Puller started to become when thinking about ways to locate, generate and redirect energy. Our interests on ideas of friction and flow exist somewhere in between the celebratory and the demonstrative, by questioning the origins and remains of such needs and traditions now.
Whilst working together in Barcelona last year, they were steadily ticking alongside much more regurgative processes that were happening in the studio, stewing in the August heat. These new sculptures arrived as ancestors to the metronome, and were based on photographs of historic attempts at perpetual motion. Since the 16th century, this human-guilty desire of ultimate engineering to escape friction has developed a motion within itself, which perpetually pushes forward, relying on an independent drive which we can only see as a sort of fever for some idea of progression.

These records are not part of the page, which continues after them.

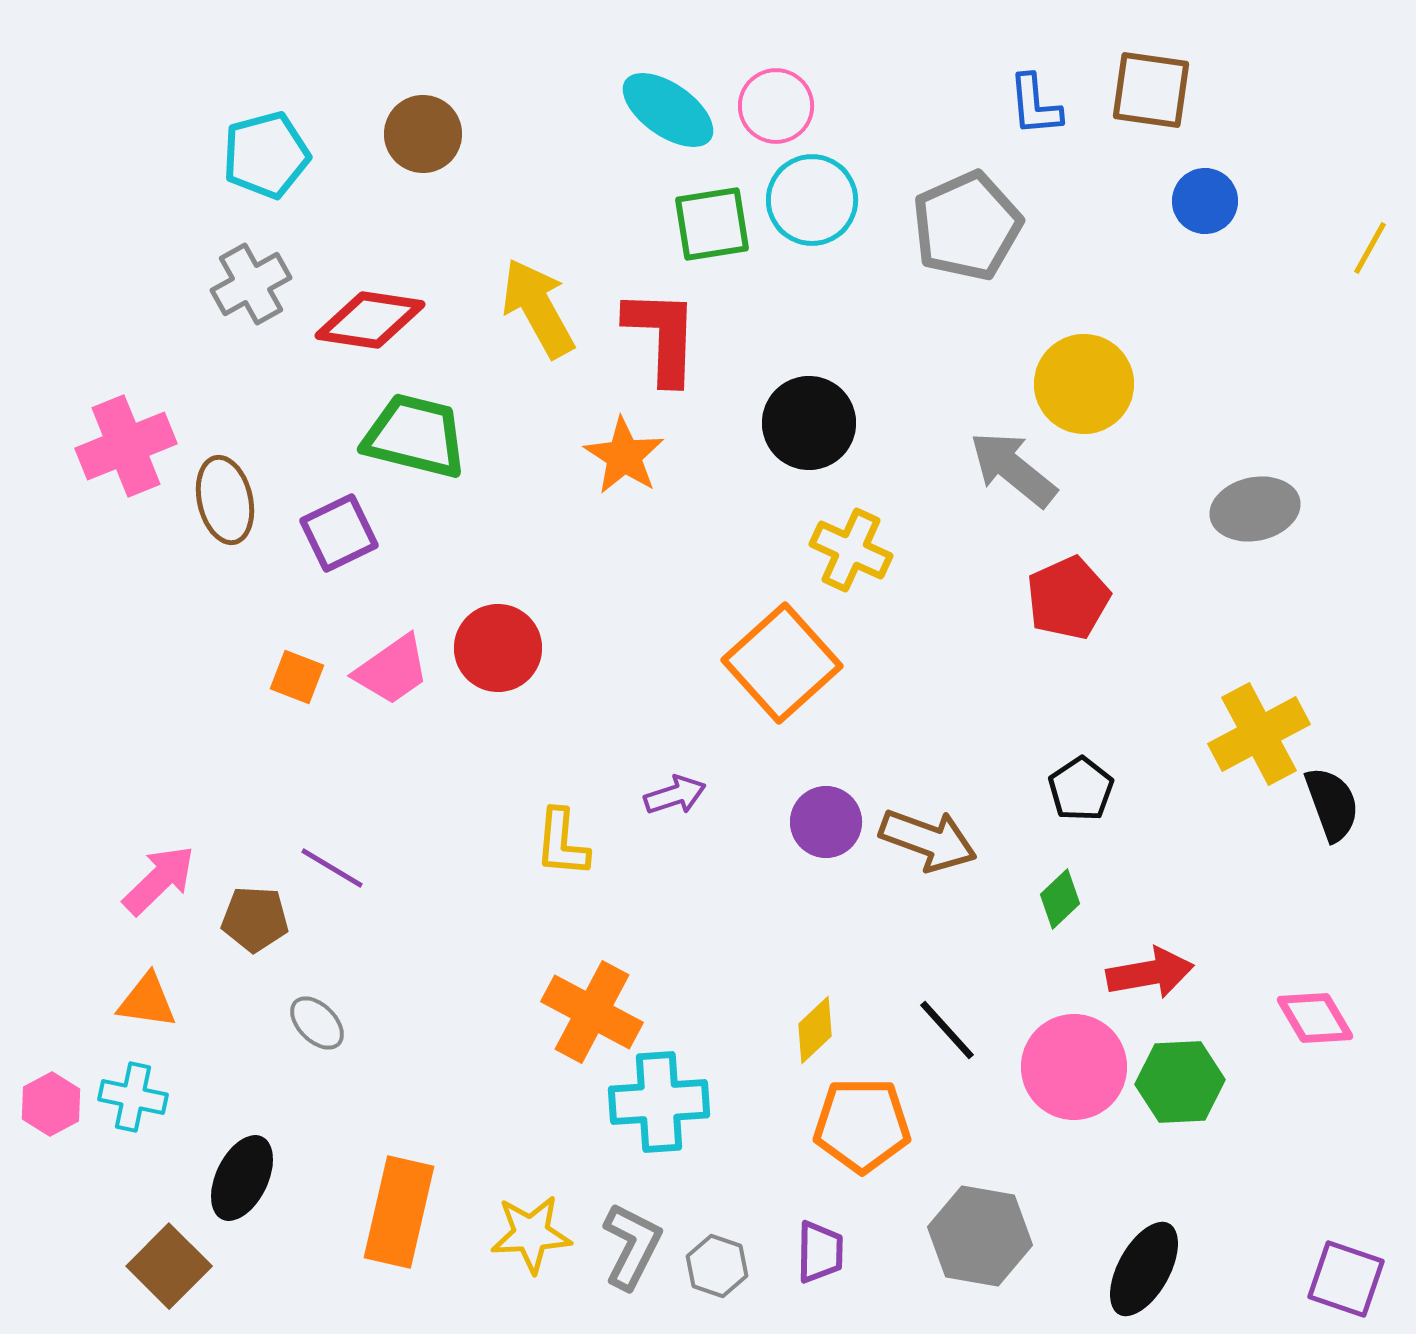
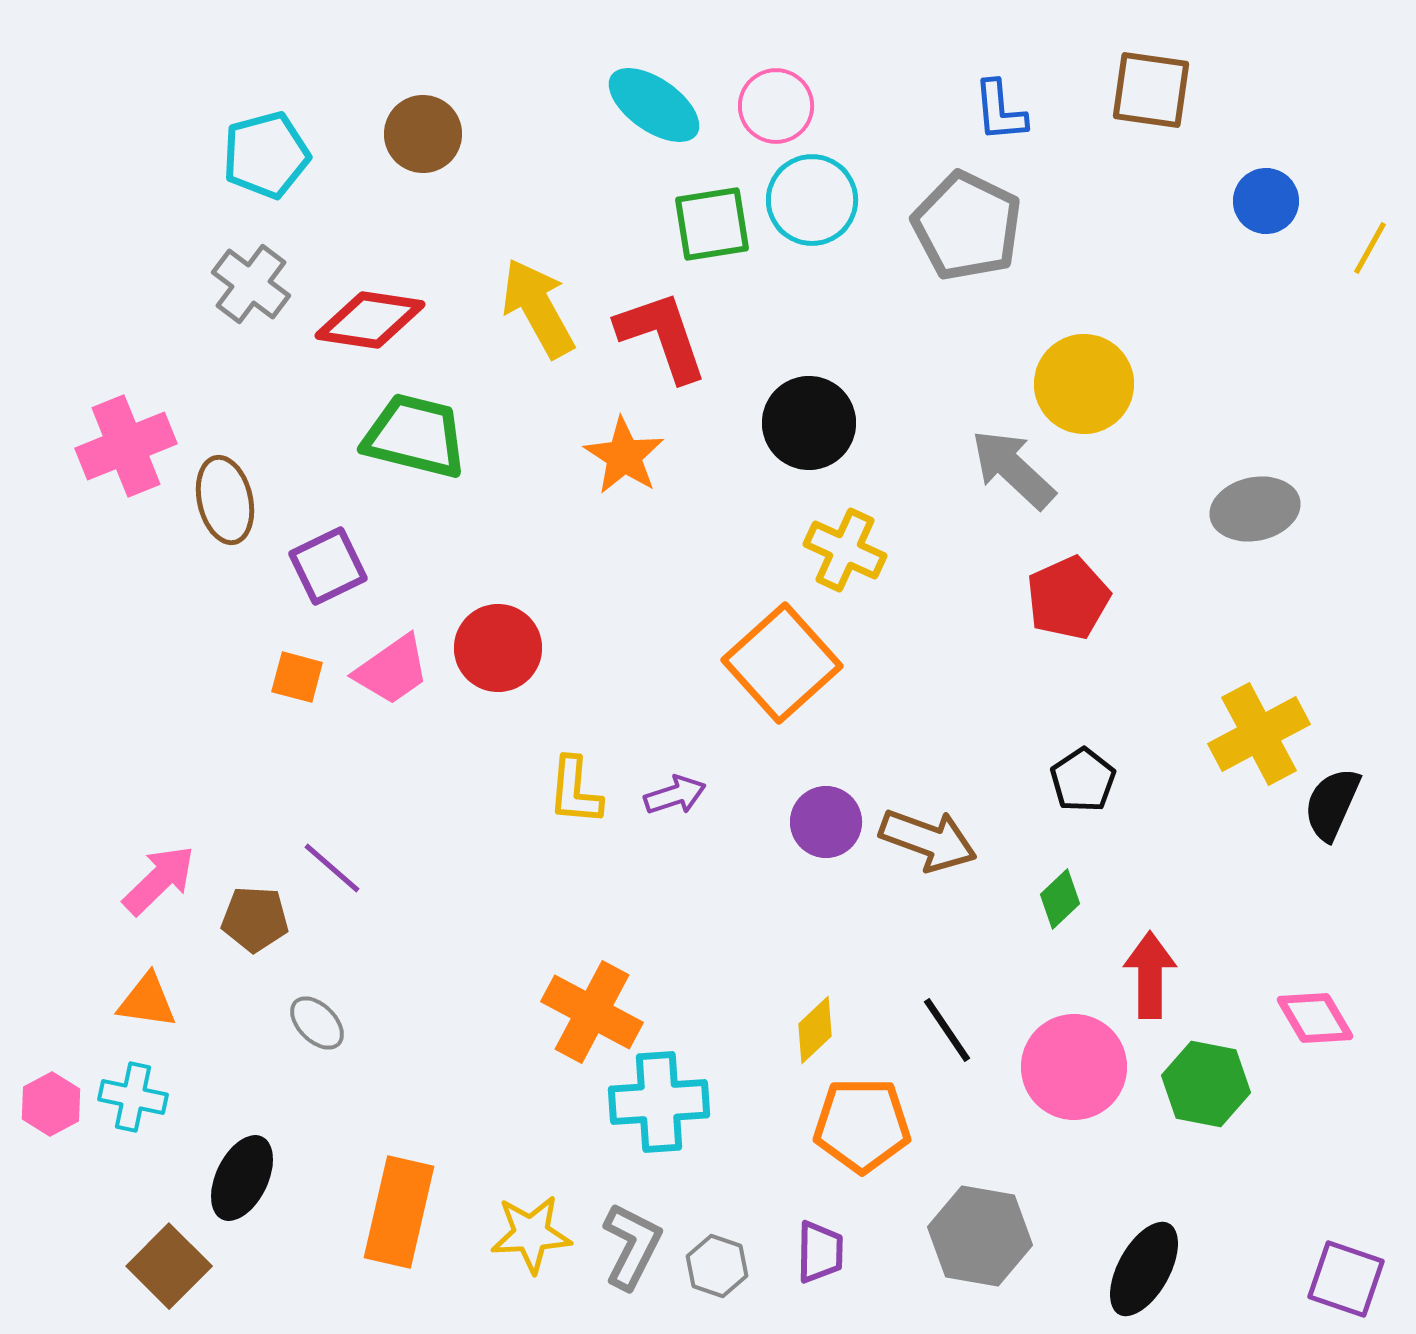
blue L-shape at (1035, 105): moved 35 px left, 6 px down
cyan ellipse at (668, 110): moved 14 px left, 5 px up
blue circle at (1205, 201): moved 61 px right
gray pentagon at (967, 226): rotated 22 degrees counterclockwise
gray cross at (251, 284): rotated 24 degrees counterclockwise
red L-shape at (662, 336): rotated 21 degrees counterclockwise
gray arrow at (1013, 469): rotated 4 degrees clockwise
purple square at (339, 533): moved 11 px left, 33 px down
yellow cross at (851, 550): moved 6 px left
orange square at (297, 677): rotated 6 degrees counterclockwise
black pentagon at (1081, 789): moved 2 px right, 9 px up
black semicircle at (1332, 804): rotated 136 degrees counterclockwise
yellow L-shape at (562, 843): moved 13 px right, 52 px up
purple line at (332, 868): rotated 10 degrees clockwise
red arrow at (1150, 973): moved 2 px down; rotated 80 degrees counterclockwise
black line at (947, 1030): rotated 8 degrees clockwise
green hexagon at (1180, 1082): moved 26 px right, 2 px down; rotated 14 degrees clockwise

They had a semicircular base, acting as a rib cage, with a central mechanism that swings a weight (rock) in a circle. As the weight travels toward one edge, it causes the base to tip in that direction, and as it continues its orbit, the base seesaws back. Whilst the central mechanism’s bpm / rpm is constant, counting in time with the 220V electric supply, converting the electrical pulse into a rotational beat, the base, as it begins to gain momentum, knocks the dance off rhythm, and it unwinds into a more complicated routine, and melts into a more unreliable sense of time.

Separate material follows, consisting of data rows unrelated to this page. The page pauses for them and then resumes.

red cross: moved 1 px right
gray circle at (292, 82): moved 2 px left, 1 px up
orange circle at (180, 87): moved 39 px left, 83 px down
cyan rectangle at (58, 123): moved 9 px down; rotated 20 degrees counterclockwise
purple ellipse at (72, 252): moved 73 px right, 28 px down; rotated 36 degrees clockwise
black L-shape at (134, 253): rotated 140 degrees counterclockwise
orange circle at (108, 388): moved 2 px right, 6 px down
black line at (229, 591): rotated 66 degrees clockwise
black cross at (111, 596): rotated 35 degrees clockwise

Two antennaes rise up from the base, which swing together in parallel. Multiple units work together as a group, pulling and waving ropes / ribbons (made of plastic bags, materials found in the street and remains from other projects) between their arms and between various point within the architecture that they are installed. In our minds the power of the ‘repeated attempt’ lies in between the resistive and the festive, and should forever do that in order to celebrate the ideas of trying, resisting and working with others, whilst being conscious of where these activities locate their fuel.